## ABOUT THIS TASK
The answer must be a word-for-word copy of the records below, with every picture left out.

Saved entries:
_ _ _

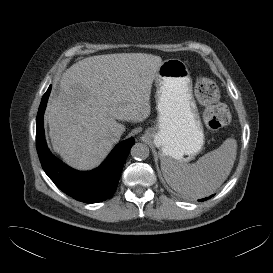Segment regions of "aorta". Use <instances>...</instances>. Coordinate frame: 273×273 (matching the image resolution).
I'll return each mask as SVG.
<instances>
[{"mask_svg":"<svg viewBox=\"0 0 273 273\" xmlns=\"http://www.w3.org/2000/svg\"><path fill=\"white\" fill-rule=\"evenodd\" d=\"M130 153L136 160H145L149 156V147L144 143H136L132 146Z\"/></svg>","mask_w":273,"mask_h":273,"instance_id":"762f6f07","label":"aorta"}]
</instances>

_ _ _

## RESPONSE TO THE EXERCISE
Segment regions of "aorta". Use <instances>...</instances>. Coordinate frame: 273×273 (matching the image resolution).
I'll return each mask as SVG.
<instances>
[{"mask_svg":"<svg viewBox=\"0 0 273 273\" xmlns=\"http://www.w3.org/2000/svg\"><path fill=\"white\" fill-rule=\"evenodd\" d=\"M130 153L136 160H145L149 156V147L144 143H136L132 146Z\"/></svg>","mask_w":273,"mask_h":273,"instance_id":"762f6f07","label":"aorta"}]
</instances>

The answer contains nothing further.